To get your endorphins flowing, aim to engage in aerobic workouts, such as:
- jumping rope
Nonsteroidal anti-inflammatory drugs (NSAIDs), like ibuprofen, are particularly beneficial for relieving period pain because they reduce the production of prostaglandins.
Plus, the power of NSAIDs doesn’t stop there: They may also help reduce menstrual flow by up to 20 to 30 percent.
Dr. Sasan recommends taking 600 milligrams every six hours—and correct timing is vital, as well. “I encourage women not to wait until their pain is a 10 out of 10,” she advises, but rather at the onset to prevent it from getting worse.
Additional Ways to Reduce Period Pain
- supplements, such as dong quai and chasteberry
- sleep (lack of sleep can make us more sensitive to pain)
- stress-reduction techniques (stress can increase menstrual pain)
- topical heat
If period pain is disrupting your life or you’re concerned that it may signal a greater health issue, Dr. Sasan recommends checking in with your doctor.
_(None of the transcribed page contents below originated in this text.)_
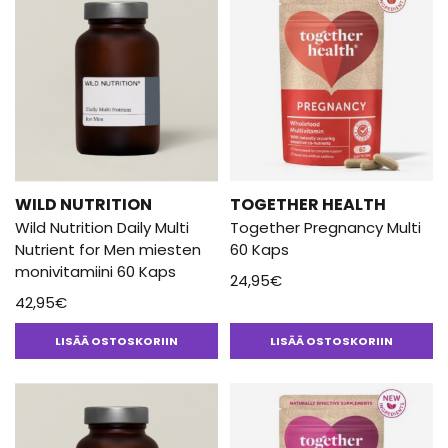
WILD NUTRITION
TOGETHER HEALTH
Wild Nutrition Daily Multi
Together Pregnancy Multi
Nutrient for Men miesten
60 Kaps
monivitamiini 60 Kaps
24,95
€
42,95
€
LISÄÄ OSTOSKORIIN
LISÄÄ OSTOSKORIIN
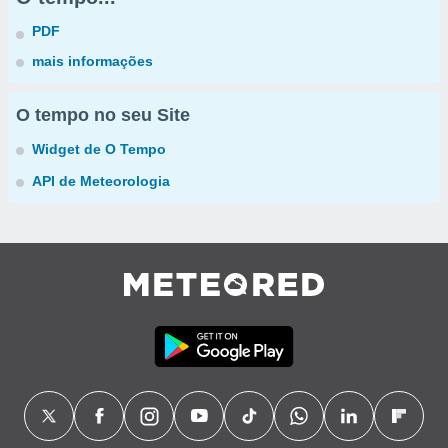
PDF
mais informações
O tempo no seu Site
Widget de O Tempo
API de Meteorologia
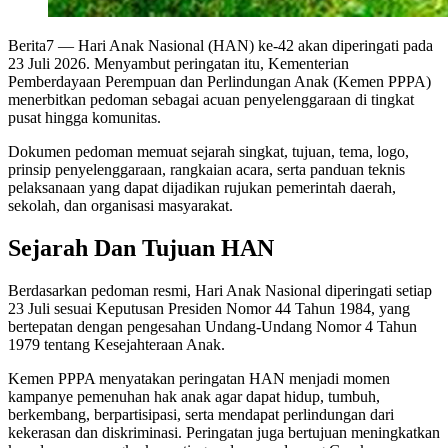
Berita7
— Hari Anak Nasional (HAN) ke-42 akan diperingati pada
23 Juli 2026. Menyambut peringatan itu, Kementerian
Pemberdayaan Perempuan dan Perlindungan Anak (Kemen PPPA)
menerbitkan pedoman sebagai acuan penyelenggaraan di tingkat
pusat hingga komunitas.
Dokumen pedoman memuat sejarah singkat, tujuan, tema, logo,
prinsip penyelenggaraan, rangkaian acara, serta panduan teknis
pelaksanaan yang dapat dijadikan rujukan pemerintah daerah,
sekolah, dan organisasi masyarakat.
Sejarah Dan Tujuan HAN
Berdasarkan pedoman resmi, Hari Anak Nasional diperingati setiap
23 Juli sesuai Keputusan Presiden Nomor 44 Tahun 1984, yang
bertepatan dengan pengesahan Undang-Undang Nomor 4 Tahun
1979 tentang Kesejahteraan Anak.
Kemen PPPA menyatakan peringatan HAN menjadi momen
kampanye pemenuhan hak anak agar dapat hidup, tumbuh,
berkembang, berpartisipasi, serta mendapat perlindungan dari
kekerasan dan diskriminasi. Peringatan juga bertujuan meningkatkan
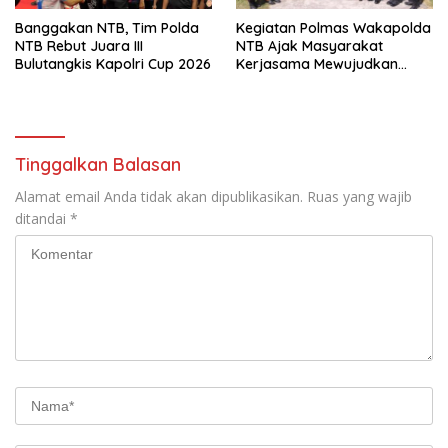
Banggakan NTB, Tim Polda
Kegiatan Polmas Wakapolda
NTB Rebut Juara III
NTB Ajak Masyarakat
Bulutangkis Kapolri Cup 2026
Kerjasama Mewujudkan
Harkamtibmas
Tinggalkan Balasan
Alamat email Anda tidak akan dipublikasikan.
Ruas yang wajib
ditandai
*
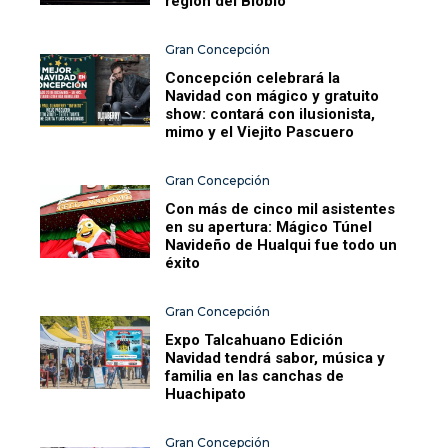
región del Biobío
Gran Concepción
Concepción celebrará la
Navidad con mágico y gratuito
show: contará con ilusionista,
mimo y el Viejito Pascuero
Gran Concepción
Con más de cinco mil asistentes
en su apertura: Mágico Túnel
Navideño de Hualqui fue todo un
éxito
Gran Concepción
Expo Talcahuano Edición
Navidad tendrá sabor, música y
familia en las canchas de
Huachipato
Gran Concepción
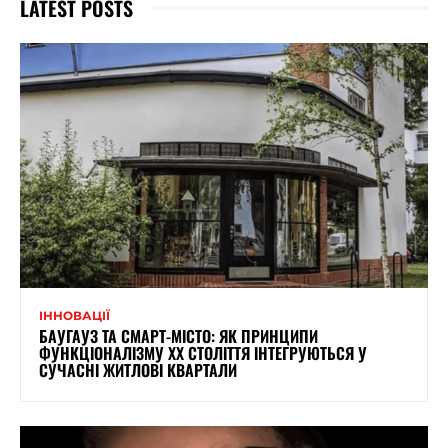
LATEST POSTS
ІННОВАЦІЇ
БАУГАУЗ ТА СМАРТ-МІСТО: ЯК ПРИНЦИПИ
ФУНКЦІОНАЛІЗМУ XX СТОЛІТТЯ ІНТЕГРУЮТЬСЯ У
СУЧАСНІ ЖИТЛОВІ КВАРТАЛИ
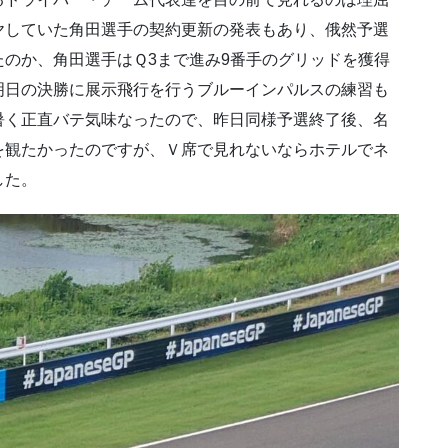
ヤしていた角田選手の契約更新の発表もあり、俄然予選
のか、角田選手はＱ3まで進み9番手のグリッドを獲得
明日の決勝に展示飛行を行うブルーインパルスの練習も
暑く正直バテ気味なったので、昨日同様予選終了後、名
を観たかったのですが、Ｖ席で見れないならホテルでネ
した。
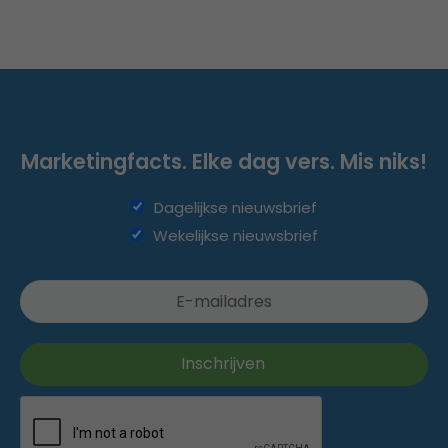
Marketingfacts. Elke dag vers. Mis niks!
Dagelijkse nieuwsbrief
Wekelijkse nieuwsbrief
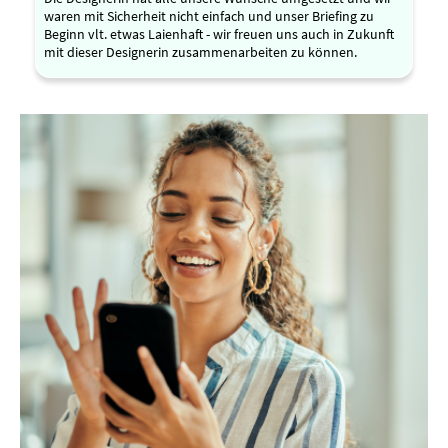
waren mit Sicherheit nicht einfach und unser Briefing zu
Beginn vlt. etwas Laienhaft - wir freuen uns auch in Zukunft
mit dieser Designerin zusammenarbeiten zu können.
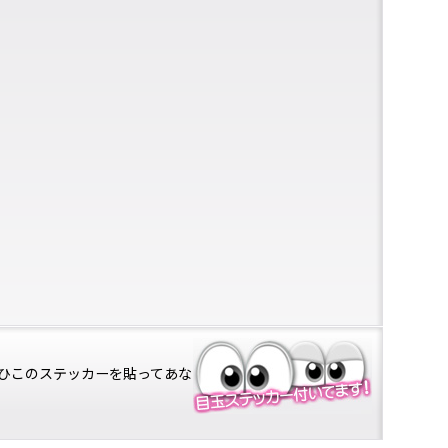
ひこのステッカーを貼ってあな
She also explains what to anticipate when speaking with your gynecologist about period pain.
The first thing your doctor will do is review your symptoms, menstrual cycle, and pain history. Second, she says they’ll perform an evaluation, “which may include a pelvic exam and sonogram to rule out any other issues.” Lastly, your doctor will discuss treatment options to find something you feel comfortable with.
The most important thing Dr. Sasan wants everyone to remember is to not suffer in silence. There are many available options to relieve period pain, and she wants everyone to feel empowered to find the right fit for themselves.